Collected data
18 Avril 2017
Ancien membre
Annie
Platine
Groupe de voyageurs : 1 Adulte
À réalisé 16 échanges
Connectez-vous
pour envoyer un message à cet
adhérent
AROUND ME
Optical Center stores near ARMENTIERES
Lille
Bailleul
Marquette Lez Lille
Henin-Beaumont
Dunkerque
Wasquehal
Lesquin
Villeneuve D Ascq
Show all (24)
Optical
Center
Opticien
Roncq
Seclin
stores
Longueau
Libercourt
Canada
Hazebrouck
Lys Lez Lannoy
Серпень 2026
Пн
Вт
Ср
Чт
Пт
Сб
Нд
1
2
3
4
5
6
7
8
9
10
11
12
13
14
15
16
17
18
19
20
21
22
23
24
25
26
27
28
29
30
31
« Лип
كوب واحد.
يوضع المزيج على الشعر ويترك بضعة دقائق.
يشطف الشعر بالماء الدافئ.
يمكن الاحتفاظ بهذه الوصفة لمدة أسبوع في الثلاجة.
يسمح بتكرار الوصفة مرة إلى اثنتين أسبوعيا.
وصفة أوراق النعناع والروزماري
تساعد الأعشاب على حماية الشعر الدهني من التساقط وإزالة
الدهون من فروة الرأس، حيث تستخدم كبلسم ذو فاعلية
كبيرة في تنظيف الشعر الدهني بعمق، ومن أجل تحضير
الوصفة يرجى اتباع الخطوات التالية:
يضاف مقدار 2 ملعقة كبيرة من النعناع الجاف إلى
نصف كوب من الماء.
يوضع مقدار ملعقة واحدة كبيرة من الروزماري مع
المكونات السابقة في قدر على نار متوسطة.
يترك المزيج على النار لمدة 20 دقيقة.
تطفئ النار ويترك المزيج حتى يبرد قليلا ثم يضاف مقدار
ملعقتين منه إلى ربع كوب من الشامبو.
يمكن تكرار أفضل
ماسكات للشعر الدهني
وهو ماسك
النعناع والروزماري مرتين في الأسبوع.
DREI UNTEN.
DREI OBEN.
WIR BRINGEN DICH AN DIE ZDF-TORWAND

▶ _EXERCISE OBJECTIVE_
Take the entries above and transcribe them exactly.

▶ _TASK RESULT_
18 Avril 2017
Ancien membre
Annie
Platine
Groupe de voyageurs : 1 Adulte
À réalisé 16 échanges
Connectez-vous
pour envoyer un message à cet
adhérent
AROUND ME
Optical Center stores near ARMENTIERES
Lille
Bailleul
Marquette Lez Lille
Henin-Beaumont
Dunkerque
Wasquehal
Lesquin
Villeneuve D Ascq
Show all (24)
Optical
Center
Opticien
Roncq
Seclin
stores
Longueau
Libercourt
Canada
Hazebrouck
Lys Lez Lannoy
Серпень 2026
Пн
Вт
Ср
Чт
Пт
Сб
Нд
1
2
3
4
5
6
7
8
9
10
11
12
13
14
15
16
17
18
19
20
21
22
23
24
25
26
27
28
29
30
31
« Лип
كوب واحد.
يوضع المزيج على الشعر ويترك بضعة دقائق.
يشطف الشعر بالماء الدافئ.
يمكن الاحتفاظ بهذه الوصفة لمدة أسبوع في الثلاجة.
يسمح بتكرار الوصفة مرة إلى اثنتين أسبوعيا.
وصفة أوراق النعناع والروزماري
تساعد الأعشاب على حماية الشعر الدهني من التساقط وإزالة
الدهون من فروة الرأس، حيث تستخدم كبلسم ذو فاعلية
كبيرة في تنظيف الشعر الدهني بعمق، ومن أجل تحضير
الوصفة يرجى اتباع الخطوات التالية:
يضاف مقدار 2 ملعقة كبيرة من النعناع الجاف إلى
نصف كوب من الماء.
يوضع مقدار ملعقة واحدة كبيرة من الروزماري مع
المكونات السابقة في قدر على نار متوسطة.
يترك المزيج على النار لمدة 20 دقيقة.
تطفئ النار ويترك المزيج حتى يبرد قليلا ثم يضاف مقدار
ملعقتين منه إلى ربع كوب من الشامبو.
يمكن تكرار أفضل
ماسكات للشعر الدهني
وهو ماسك
النعناع والروزماري مرتين في الأسبوع.
DREI UNTEN.
DREI OBEN.
WIR BRINGEN DICH AN DIE ZDF-TORWAND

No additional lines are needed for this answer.